Saya ditendang dari proyek e-KTP (KTP elektronik) pada 2012. Giliran ada masalah,itu dilemparkan ke saya semua.
Rintangan untuk memenangi proyek itu, diakui Andi, mulai datang pada 2010 saat merintis dukungan anggaran dari DPR lewat bantuan Setya Novanto, saat itu menjabat sebagai Ketua Fraksi Partai Golkar di DPR. Saat itu, Novanto memperkenalkan dirinya kepada Ketua Komisi II Chairuman Harahap (juga dari Fraksi Golkar) dan Wakil Ketua Badan Anggaran DPR dari Fraksi Demokrat Mirwan Amir.
Kedua politisi tersebut diperkenalkan Novanto karena memiliki akses untuk membahas anggaran pengadaan KTP-el, selain keduanya juga berasal dari partai dengan kursi terbanyak di DPR.

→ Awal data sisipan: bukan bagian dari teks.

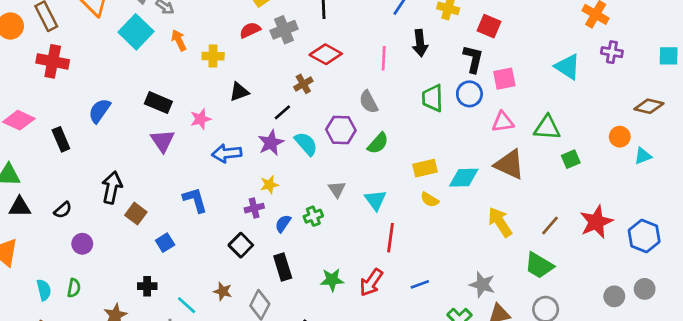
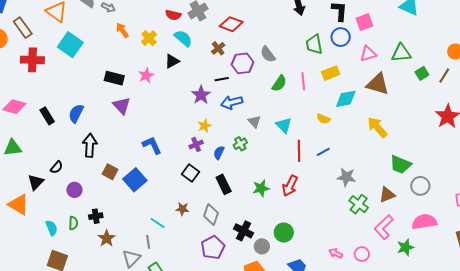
red semicircle: (250, 30) -> (173, 15), turned -133
cyan square: (136, 32) -> (70, 45), moved
yellow cross: (213, 56) -> (149, 38), turned -35
pink line: (384, 58) -> (303, 81), moved
blue semicircle: (99, 111) -> (76, 113), moved
black line: (282, 112) -> (222, 79), moved, turned 40
pink star: (201, 119) -> (146, 75), moved
purple hexagon: (341, 130) -> (242, 63), moved
cyan semicircle: (306, 144) -> (183, 38), moved
blue arrow: (227, 153) -> (232, 102), moved
yellow rectangle: (425, 168) -> (331, 73), moved
black triangle: (20, 207) -> (36, 182), moved, turned -36
brown square: (136, 214) -> (110, 172), moved
brown line: (550, 226) -> (444, 76), moved
blue square: (165, 243) -> (135, 180), size x1.6
green trapezoid: (539, 265) -> (400, 164), moved
blue line: (420, 284) -> (323, 152), moved
gray star: (482, 285) -> (346, 177), moved
black cross: (147, 286) -> (96, 216), moved

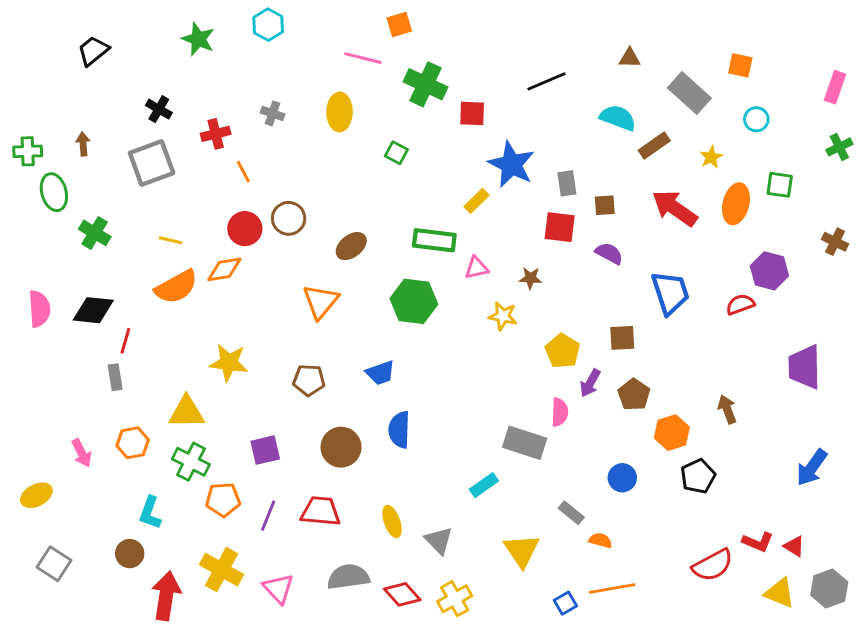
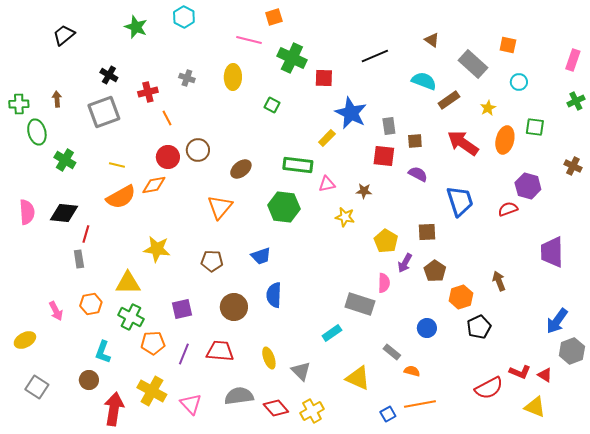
brown triangle: (630, 58) -> (432, 40), turned 35
yellow triangle: (522, 551) -> (358, 378), turned -32
gray hexagon: (829, 589) -> (572, 351), moved

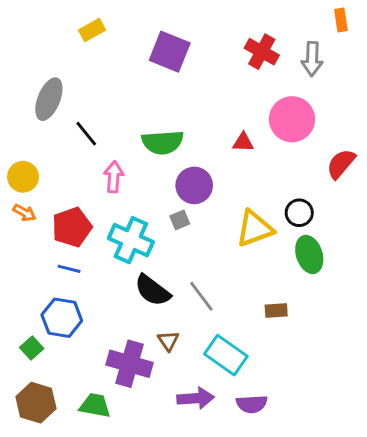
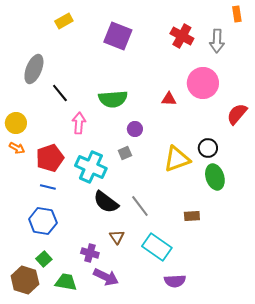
purple circle: (194, 185) -> (135, 129), size x0.6
green square: (32, 348) -> (44, 259), moved
purple cross: (129, 364) -> (90, 253), size x0.6
purple arrow: (196, 398) -> (106, 277), moved, turned 30

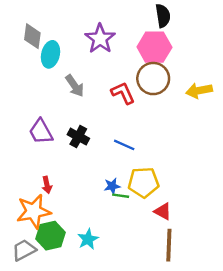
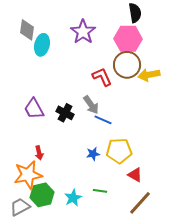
gray arrow: (75, 86) -> (91, 105), moved
yellow arrow: (199, 91) -> (149, 75), moved
green line: (121, 196) -> (100, 191), moved
brown line: (169, 245) -> (140, 203), turned 40

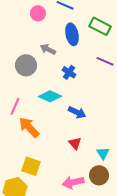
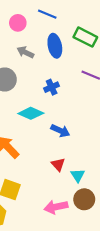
gray arrow: (48, 49) -> (25, 52), moved
blue cross: (69, 72) -> (52, 87), turned 32
cyan triangle: (103, 153) -> (78, 175), moved

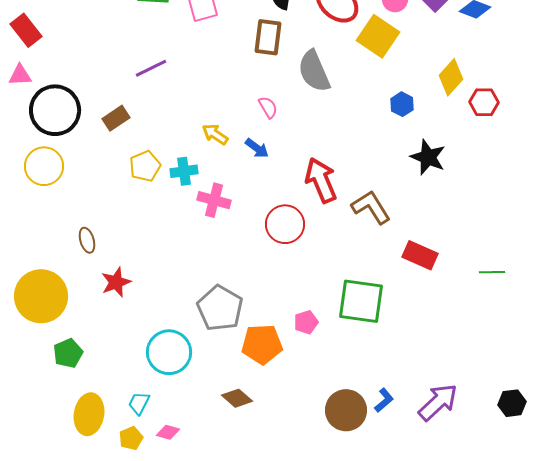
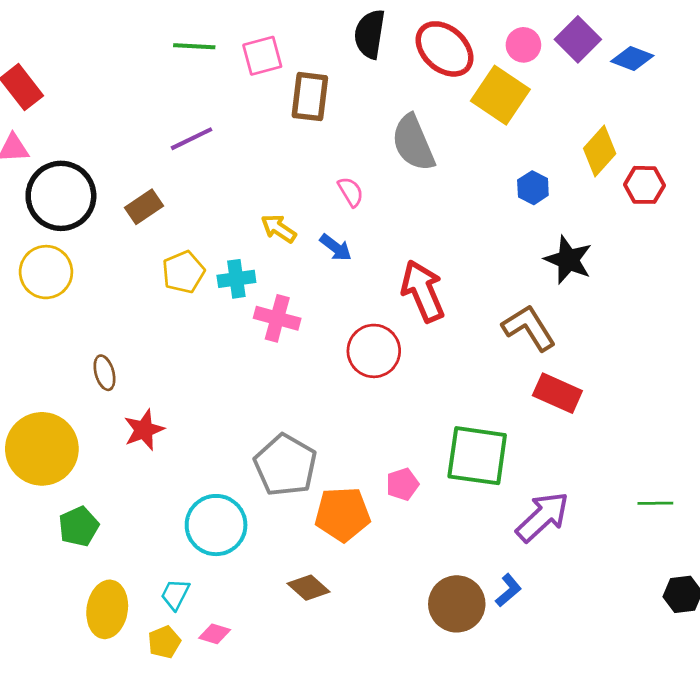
brown rectangle: (268, 37) -> (310, 97), moved
brown L-shape: (371, 207) -> (529, 328), moved
green line: (492, 272) -> (655, 503), moved
purple arrow: (438, 402) -> (542, 517), moved

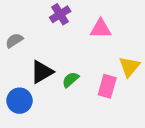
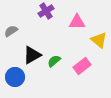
yellow triangle: (129, 67) -> (99, 40), moved, turned -30
pink rectangle: (107, 86) -> (82, 66), turned 36

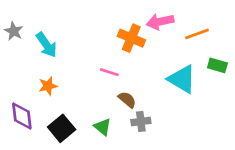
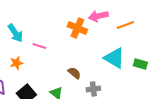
green rectangle: (217, 65) -> (140, 64), moved
pink line: (109, 72) -> (39, 46), moved
gray cross: (141, 121) -> (93, 89), moved

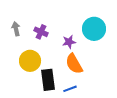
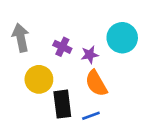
gray arrow: (16, 29) -> (21, 38), size x1.5
purple cross: (41, 32) -> (62, 47), moved

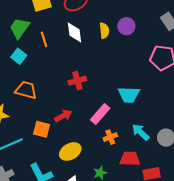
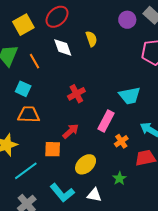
purple circle: (126, 26) -> (127, 20), moved
cyan square: (19, 56) -> (23, 89), moved

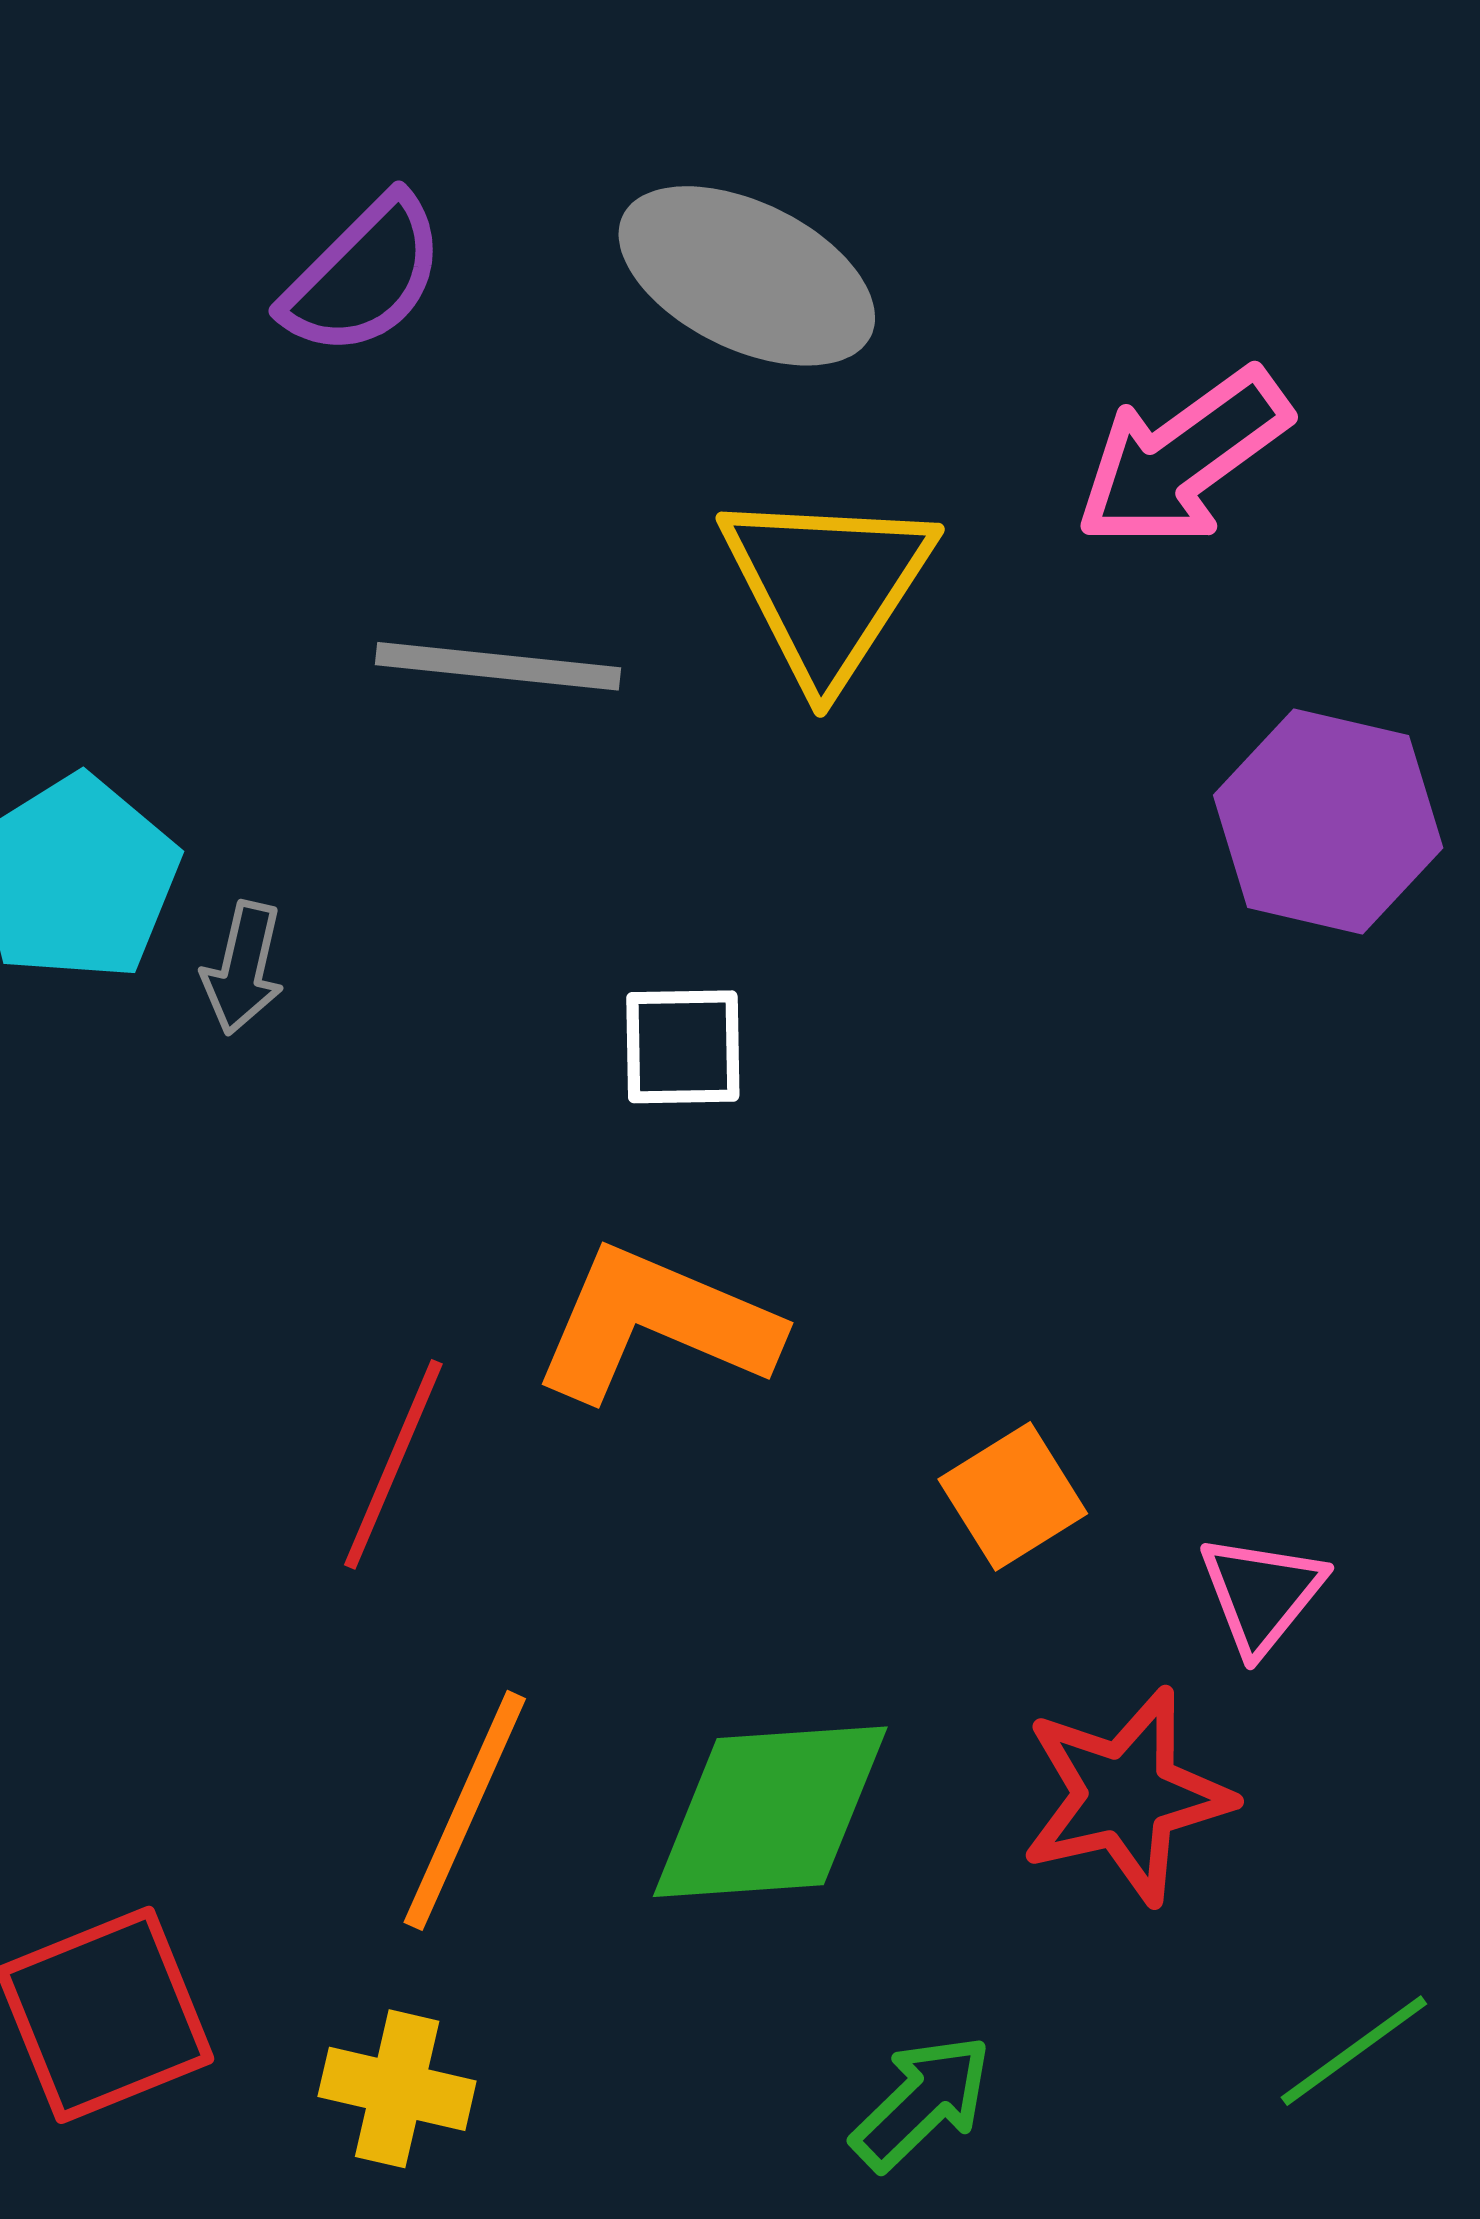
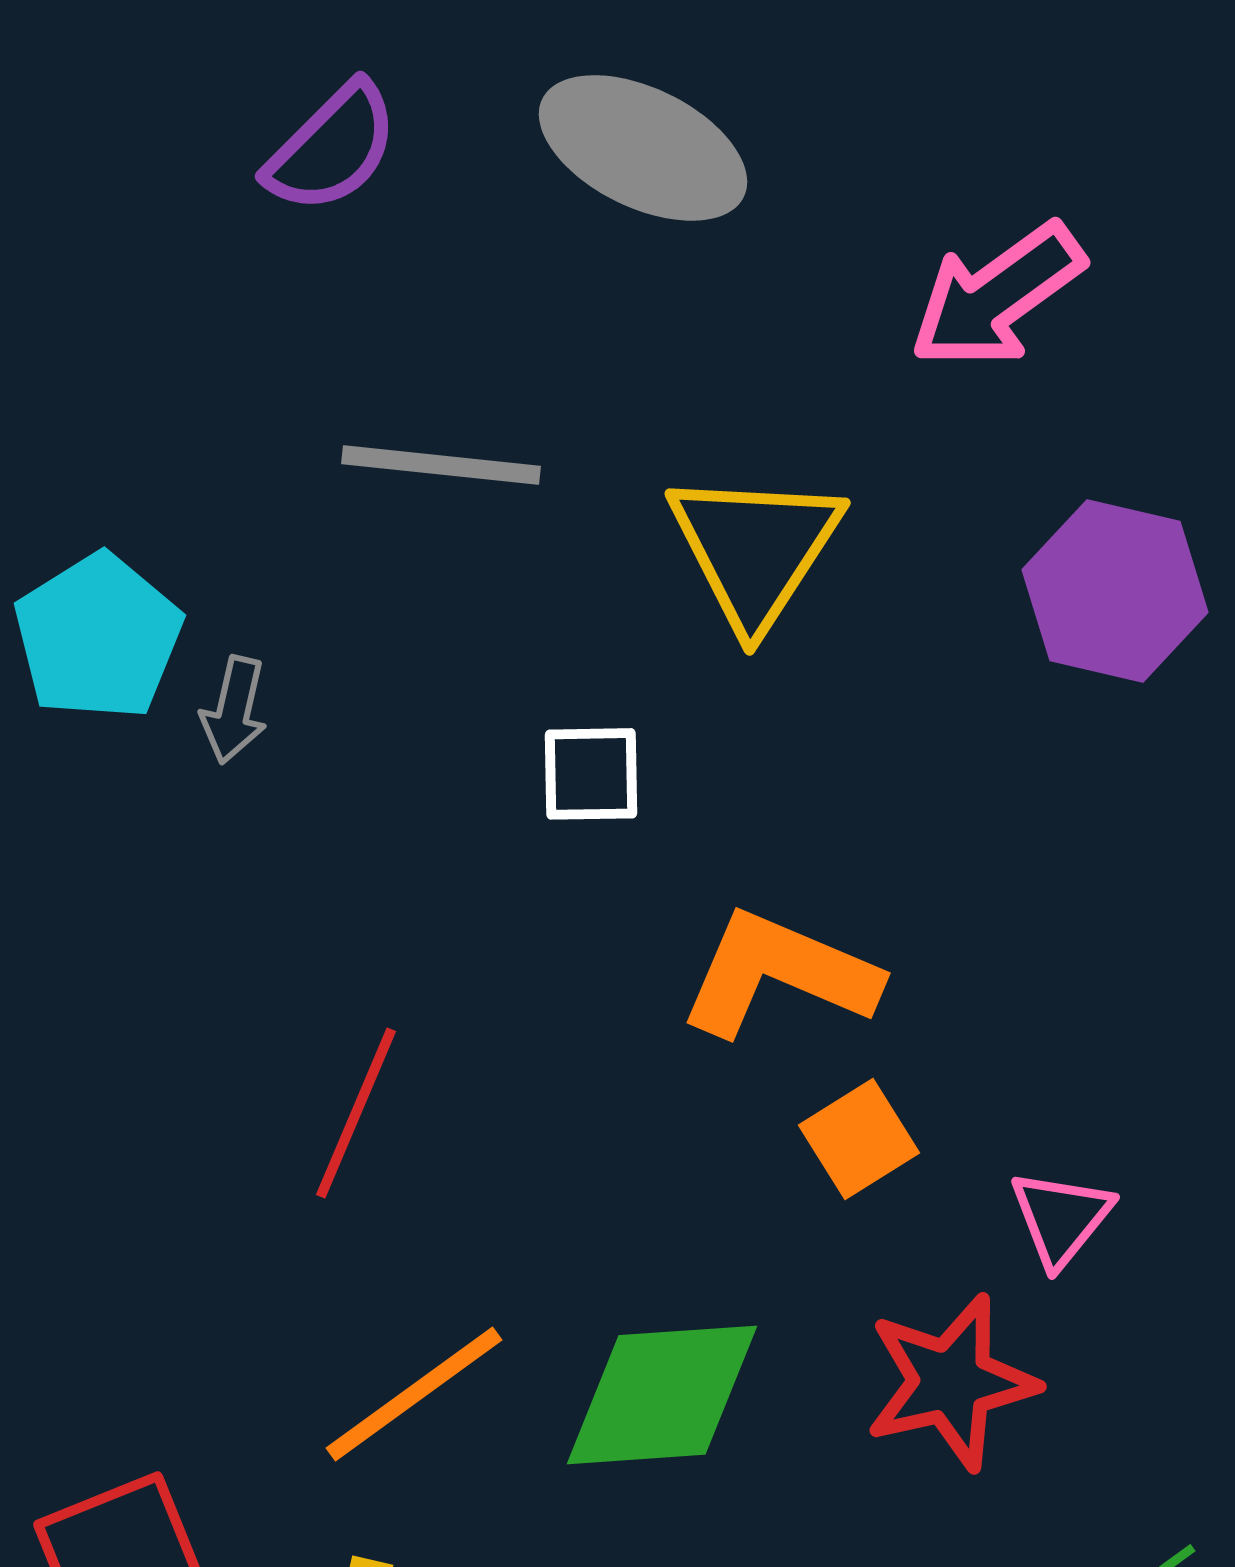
yellow triangle: (827, 586) -> (755, 549), moved
orange L-shape: (656, 1324) -> (779, 974), moved
orange line: (465, 1810) -> (414, 1394), turned 30

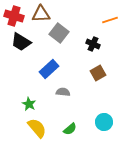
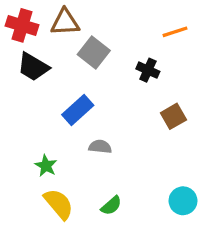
brown square: (98, 73) -> (173, 116), moved
cyan circle: (104, 122) -> (183, 201), moved

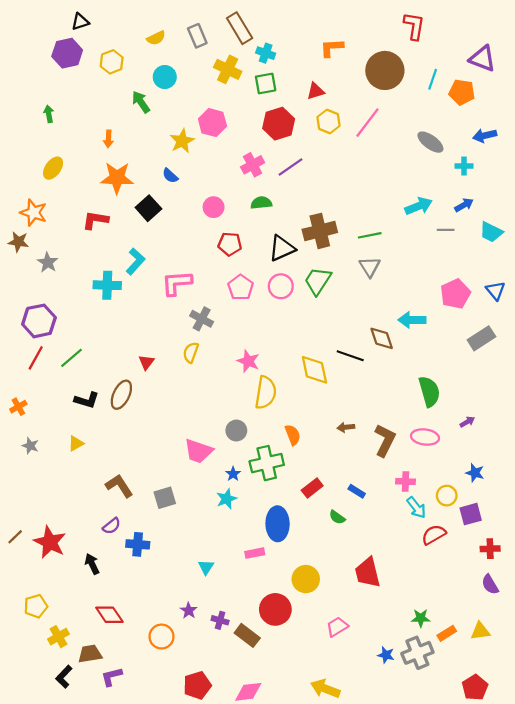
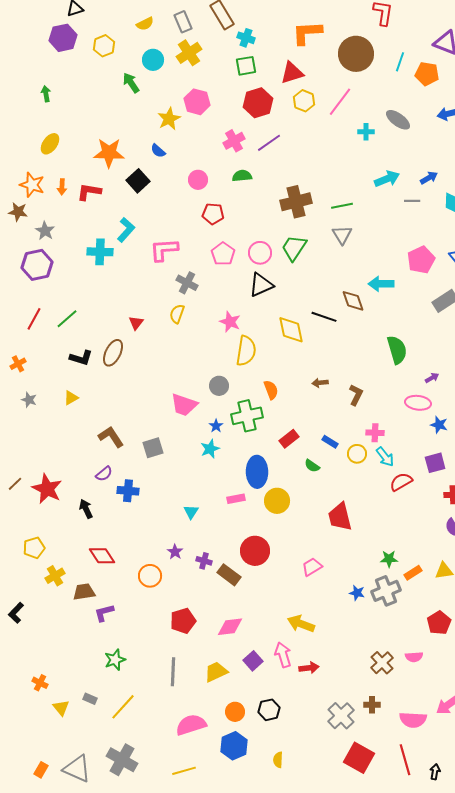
orange L-shape: (332, 48) -> (307, 33), size x1.4
yellow cross: (228, 69) -> (189, 53), moved, turned 30
red triangle: (315, 91) -> (292, 73), size x1.4
orange arrow: (108, 139) -> (62, 187), moved
cyan cross: (464, 166) -> (366, 132), moved
black triangle: (282, 248) -> (261, 285), moved
purple hexagon: (39, 321) -> (37, 265), moved
pink ellipse: (425, 437) -> (418, 403), moved
brown L-shape: (385, 440) -> (356, 395), size x0.7
yellow circle: (447, 496) -> (357, 454), moved
yellow circle: (306, 579) -> (277, 501), moved
black L-shape: (64, 677) -> (16, 613), moved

Namun, rupanya Mirwan memiliki agenda tersendiri terkait proyek tersebut. Andi menyebutkan, Mirwan saat itu berusaha menguasai proyek KTP-el dengan menggandeng seorang pengusaha, Yusnan Solihin. Andi pun dibujuk Yusnan untuk membentuk perusahaan yang akan mengatur proyek itu.
Andi mengaku biasa saja menanggapi tawaran tersebut. Sebab, pada saat itu, Andi telah menjalin relasi dengan pengusaha lain, Paulus Tanos, yang merupakan orang Menteri Dalam Negeri Gamawan Fauzi.
Meskipun demikian, Andi mengakui bahwa Yusnan juga telah memiliki persiapan infrastruktur yang lumayan lengkap untuk pengadaan KTP-el. Namun, Andi tetap memilih menghindari tawaran Mirwan dan memilih tetap bersama Paulus.
”Saat itu Paulus sudah berinvestasi lumayan besar untuk proyek KTP dengan membeli pabrik, termasuk mengeluarkan biaya untuk pengadaan alat. Sebagai pengusaha, saya tidak mau dianggap kutu loncat,” katanya.
Saat itu Paulus sudah berinvestasi lumayan besar untuk proyek KTP dengan membeli pabrik, termasuk mengeluarkan biaya untuk pengadaan alat.
Andi pun membentuk Tim Fatmawati untuk menyusun spesifikasi teknis pengadaan KTP-el. Dari tim itu pula, Andi bergabung dengan Konsorsium Percetakan Negara RI yang terdiri dari PNRI, Sucofindo, PT LEN Industry, PT Quadra Solution, dan PT Sandipala Arthaputra. Dalam konsorsium tersebut, Paulus dari PT Sandipala Arthaputra.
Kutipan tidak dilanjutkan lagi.